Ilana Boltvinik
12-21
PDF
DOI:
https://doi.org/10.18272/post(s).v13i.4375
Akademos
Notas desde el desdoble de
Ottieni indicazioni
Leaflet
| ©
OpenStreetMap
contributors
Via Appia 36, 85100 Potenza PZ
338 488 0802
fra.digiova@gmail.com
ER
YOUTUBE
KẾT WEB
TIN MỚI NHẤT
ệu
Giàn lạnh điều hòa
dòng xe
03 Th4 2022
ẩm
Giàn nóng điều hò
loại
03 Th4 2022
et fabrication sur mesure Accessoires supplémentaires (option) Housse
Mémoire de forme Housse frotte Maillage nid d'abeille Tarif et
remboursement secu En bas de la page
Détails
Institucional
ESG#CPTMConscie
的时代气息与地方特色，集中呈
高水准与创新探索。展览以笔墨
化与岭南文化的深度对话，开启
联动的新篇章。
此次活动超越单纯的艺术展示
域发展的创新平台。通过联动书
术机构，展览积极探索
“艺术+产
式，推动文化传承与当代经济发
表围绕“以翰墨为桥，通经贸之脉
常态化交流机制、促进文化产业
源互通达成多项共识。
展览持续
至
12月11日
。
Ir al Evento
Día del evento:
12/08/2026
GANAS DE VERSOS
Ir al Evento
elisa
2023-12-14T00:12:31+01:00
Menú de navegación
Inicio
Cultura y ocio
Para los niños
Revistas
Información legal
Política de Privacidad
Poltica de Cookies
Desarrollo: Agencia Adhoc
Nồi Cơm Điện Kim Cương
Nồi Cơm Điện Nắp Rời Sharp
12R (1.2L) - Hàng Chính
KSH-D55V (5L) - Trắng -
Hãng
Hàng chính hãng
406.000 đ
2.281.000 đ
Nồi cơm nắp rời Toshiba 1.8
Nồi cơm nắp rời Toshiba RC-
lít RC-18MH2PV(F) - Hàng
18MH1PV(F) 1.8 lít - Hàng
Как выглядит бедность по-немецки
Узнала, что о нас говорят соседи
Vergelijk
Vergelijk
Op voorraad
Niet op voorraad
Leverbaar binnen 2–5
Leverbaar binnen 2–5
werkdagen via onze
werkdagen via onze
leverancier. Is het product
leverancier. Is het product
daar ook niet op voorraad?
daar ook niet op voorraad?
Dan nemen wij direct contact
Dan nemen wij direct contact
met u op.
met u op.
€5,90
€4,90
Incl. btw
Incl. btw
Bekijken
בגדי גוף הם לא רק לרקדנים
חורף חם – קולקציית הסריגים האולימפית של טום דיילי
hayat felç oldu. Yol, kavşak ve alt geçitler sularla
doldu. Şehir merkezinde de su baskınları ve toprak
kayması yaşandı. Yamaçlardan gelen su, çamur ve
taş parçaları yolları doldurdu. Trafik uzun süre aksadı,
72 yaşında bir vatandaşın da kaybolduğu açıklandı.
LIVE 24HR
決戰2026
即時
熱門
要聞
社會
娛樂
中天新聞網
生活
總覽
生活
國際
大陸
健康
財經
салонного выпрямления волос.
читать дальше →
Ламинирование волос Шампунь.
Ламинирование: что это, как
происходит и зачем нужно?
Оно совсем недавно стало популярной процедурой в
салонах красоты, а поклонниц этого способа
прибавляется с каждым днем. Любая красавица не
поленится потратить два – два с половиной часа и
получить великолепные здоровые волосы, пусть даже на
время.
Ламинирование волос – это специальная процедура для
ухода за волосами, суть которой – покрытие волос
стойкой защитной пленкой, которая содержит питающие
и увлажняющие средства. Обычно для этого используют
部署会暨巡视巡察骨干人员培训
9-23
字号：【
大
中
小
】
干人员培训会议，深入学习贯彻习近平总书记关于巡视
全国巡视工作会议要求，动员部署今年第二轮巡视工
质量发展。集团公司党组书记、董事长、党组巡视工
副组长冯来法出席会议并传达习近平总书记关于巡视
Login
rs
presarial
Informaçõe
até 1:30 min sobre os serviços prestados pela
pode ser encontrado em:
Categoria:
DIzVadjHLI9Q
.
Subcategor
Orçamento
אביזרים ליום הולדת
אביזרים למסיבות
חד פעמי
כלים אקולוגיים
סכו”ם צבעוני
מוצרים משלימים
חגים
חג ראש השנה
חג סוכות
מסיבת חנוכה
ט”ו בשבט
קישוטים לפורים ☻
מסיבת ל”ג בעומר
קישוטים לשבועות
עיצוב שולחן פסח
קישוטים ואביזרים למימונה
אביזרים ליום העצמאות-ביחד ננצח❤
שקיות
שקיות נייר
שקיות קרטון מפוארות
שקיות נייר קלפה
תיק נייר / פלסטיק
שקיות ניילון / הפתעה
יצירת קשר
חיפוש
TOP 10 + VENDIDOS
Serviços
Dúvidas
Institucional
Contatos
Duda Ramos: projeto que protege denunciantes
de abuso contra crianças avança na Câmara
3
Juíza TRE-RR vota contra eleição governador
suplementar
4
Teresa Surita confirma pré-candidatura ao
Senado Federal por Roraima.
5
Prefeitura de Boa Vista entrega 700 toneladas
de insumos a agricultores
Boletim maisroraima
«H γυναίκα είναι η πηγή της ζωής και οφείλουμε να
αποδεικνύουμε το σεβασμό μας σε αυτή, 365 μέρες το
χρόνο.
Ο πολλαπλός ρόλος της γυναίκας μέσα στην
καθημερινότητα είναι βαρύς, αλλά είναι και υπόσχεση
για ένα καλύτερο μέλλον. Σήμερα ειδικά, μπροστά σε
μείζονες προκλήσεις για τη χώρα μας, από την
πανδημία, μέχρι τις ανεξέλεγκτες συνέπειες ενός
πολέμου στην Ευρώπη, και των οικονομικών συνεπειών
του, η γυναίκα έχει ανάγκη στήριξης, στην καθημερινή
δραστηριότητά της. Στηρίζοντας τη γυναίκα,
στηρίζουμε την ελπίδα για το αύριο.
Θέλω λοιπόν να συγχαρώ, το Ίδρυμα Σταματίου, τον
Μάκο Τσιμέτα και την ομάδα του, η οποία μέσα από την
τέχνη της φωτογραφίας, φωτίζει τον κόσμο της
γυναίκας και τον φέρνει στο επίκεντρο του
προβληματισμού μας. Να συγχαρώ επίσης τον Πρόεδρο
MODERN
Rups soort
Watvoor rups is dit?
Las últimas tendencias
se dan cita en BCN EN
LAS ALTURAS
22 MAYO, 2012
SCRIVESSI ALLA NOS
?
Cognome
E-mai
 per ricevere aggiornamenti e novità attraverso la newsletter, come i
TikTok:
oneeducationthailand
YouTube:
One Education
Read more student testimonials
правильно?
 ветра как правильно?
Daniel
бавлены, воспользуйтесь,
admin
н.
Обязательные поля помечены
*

━━━

WHAT IS NEEDED:
Set the listing down again in full, exactly as it was given.

SOLUTION:
Ilana Boltvinik
12-21
PDF
DOI:
https://doi.org/10.18272/post(s).v13i.4375
Akademos
Notas desde el desdoble de
Ottieni indicazioni
Leaflet
| ©
OpenStreetMap
contributors
Via Appia 36, 85100 Potenza PZ
338 488 0802
fra.digiova@gmail.com
ER
YOUTUBE
KẾT WEB
TIN MỚI NHẤT
ệu
Giàn lạnh điều hòa
dòng xe
03 Th4 2022
ẩm
Giàn nóng điều hò
loại
03 Th4 2022
et fabrication sur mesure Accessoires supplémentaires (option) Housse
Mémoire de forme Housse frotte Maillage nid d'abeille Tarif et
remboursement secu En bas de la page
Détails
Institucional
ESG#CPTMConscie
的时代气息与地方特色，集中呈
高水准与创新探索。展览以笔墨
化与岭南文化的深度对话，开启
联动的新篇章。
此次活动超越单纯的艺术展示
域发展的创新平台。通过联动书
术机构，展览积极探索
“艺术+产
式，推动文化传承与当代经济发
表围绕“以翰墨为桥，通经贸之脉
常态化交流机制、促进文化产业
源互通达成多项共识。
展览持续
至
12月11日
。
Ir al Evento
Día del evento:
12/08/2026
GANAS DE VERSOS
Ir al Evento
elisa
2023-12-14T00:12:31+01:00
Menú de navegación
Inicio
Cultura y ocio
Para los niños
Revistas
Información legal
Política de Privacidad
Poltica de Cookies
Desarrollo: Agencia Adhoc
Nồi Cơm Điện Kim Cương
Nồi Cơm Điện Nắp Rời Sharp
12R (1.2L) - Hàng Chính
KSH-D55V (5L) - Trắng -
Hãng
Hàng chính hãng
406.000 đ
2.281.000 đ
Nồi cơm nắp rời Toshiba 1.8
Nồi cơm nắp rời Toshiba RC-
lít RC-18MH2PV(F) - Hàng
18MH1PV(F) 1.8 lít - Hàng
Как выглядит бедность по-немецки
Узнала, что о нас говорят соседи
Vergelijk
Vergelijk
Op voorraad
Niet op voorraad
Leverbaar binnen 2–5
Leverbaar binnen 2–5
werkdagen via onze
werkdagen via onze
leverancier. Is het product
leverancier. Is het product
daar ook niet op voorraad?
daar ook niet op voorraad?
Dan nemen wij direct contact
Dan nemen wij direct contact
met u op.
met u op.
€5,90
€4,90
Incl. btw
Incl. btw
Bekijken
בגדי גוף הם לא רק לרקדנים
חורף חם – קולקציית הסריגים האולימפית של טום דיילי
hayat felç oldu. Yol, kavşak ve alt geçitler sularla
doldu. Şehir merkezinde de su baskınları ve toprak
kayması yaşandı. Yamaçlardan gelen su, çamur ve
taş parçaları yolları doldurdu. Trafik uzun süre aksadı,
72 yaşında bir vatandaşın da kaybolduğu açıklandı.
LIVE 24HR
決戰2026
即時
熱門
要聞
社會
娛樂
中天新聞網
生活
總覽
生活
國際
大陸
健康
財經
салонного выпрямления волос.
читать дальше →
Ламинирование волос Шампунь.
Ламинирование: что это, как
происходит и зачем нужно?
Оно совсем недавно стало популярной процедурой в
салонах красоты, а поклонниц этого способа
прибавляется с каждым днем. Любая красавица не
поленится потратить два – два с половиной часа и
получить великолепные здоровые волосы, пусть даже на
время.
Ламинирование волос – это специальная процедура для
ухода за волосами, суть которой – покрытие волос
стойкой защитной пленкой, которая содержит питающие
и увлажняющие средства. Обычно для этого используют
部署会暨巡视巡察骨干人员培训
9-23
字号：【
大
中
小
】
干人员培训会议，深入学习贯彻习近平总书记关于巡视
全国巡视工作会议要求，动员部署今年第二轮巡视工
质量发展。集团公司党组书记、董事长、党组巡视工
副组长冯来法出席会议并传达习近平总书记关于巡视
Login
rs
presarial
Informaçõe
até 1:30 min sobre os serviços prestados pela
pode ser encontrado em:
Categoria:
DIzVadjHLI9Q
.
Subcategor
Orçamento
אביזרים ליום הולדת
אביזרים למסיבות
חד פעמי
כלים אקולוגיים
סכו”ם צבעוני
מוצרים משלימים
חגים
חג ראש השנה
חג סוכות
מסיבת חנוכה
ט”ו בשבט
קישוטים לפורים ☻
מסיבת ל”ג בעומר
קישוטים לשבועות
עיצוב שולחן פסח
קישוטים ואביזרים למימונה
אביזרים ליום העצמאות-ביחד ננצח❤
שקיות
שקיות נייר
שקיות קרטון מפוארות
שקיות נייר קלפה
תיק נייר / פלסטיק
שקיות ניילון / הפתעה
יצירת קשר
חיפוש
TOP 10 + VENDIDOS
Serviços
Dúvidas
Institucional
Contatos
Duda Ramos: projeto que protege denunciantes
de abuso contra crianças avança na Câmara
3
Juíza TRE-RR vota contra eleição governador
suplementar
4
Teresa Surita confirma pré-candidatura ao
Senado Federal por Roraima.
5
Prefeitura de Boa Vista entrega 700 toneladas
de insumos a agricultores
Boletim maisroraima
«H γυναίκα είναι η πηγή της ζωής και οφείλουμε να
αποδεικνύουμε το σεβασμό μας σε αυτή, 365 μέρες το
χρόνο.
Ο πολλαπλός ρόλος της γυναίκας μέσα στην
καθημερινότητα είναι βαρύς, αλλά είναι και υπόσχεση
για ένα καλύτερο μέλλον. Σήμερα ειδικά, μπροστά σε
μείζονες προκλήσεις για τη χώρα μας, από την
πανδημία, μέχρι τις ανεξέλεγκτες συνέπειες ενός
πολέμου στην Ευρώπη, και των οικονομικών συνεπειών
του, η γυναίκα έχει ανάγκη στήριξης, στην καθημερινή
δραστηριότητά της. Στηρίζοντας τη γυναίκα,
στηρίζουμε την ελπίδα για το αύριο.
Θέλω λοιπόν να συγχαρώ, το Ίδρυμα Σταματίου, τον
Μάκο Τσιμέτα και την ομάδα του, η οποία μέσα από την
τέχνη της φωτογραφίας, φωτίζει τον κόσμο της
γυναίκας και τον φέρνει στο επίκεντρο του
προβληματισμού μας. Να συγχαρώ επίσης τον Πρόεδρο
MODERN
Rups soort
Watvoor rups is dit?
Las últimas tendencias
se dan cita en BCN EN
LAS ALTURAS
22 MAYO, 2012
SCRIVESSI ALLA NOS
?
Cognome
E-mai
 per ricevere aggiornamenti e novità attraverso la newsletter, come i
TikTok:
oneeducationthailand
YouTube:
One Education
Read more student testimonials
правильно?
 ветра как правильно?
Daniel
бавлены, воспользуйтесь,
admin
н.
Обязательные поля помечены
*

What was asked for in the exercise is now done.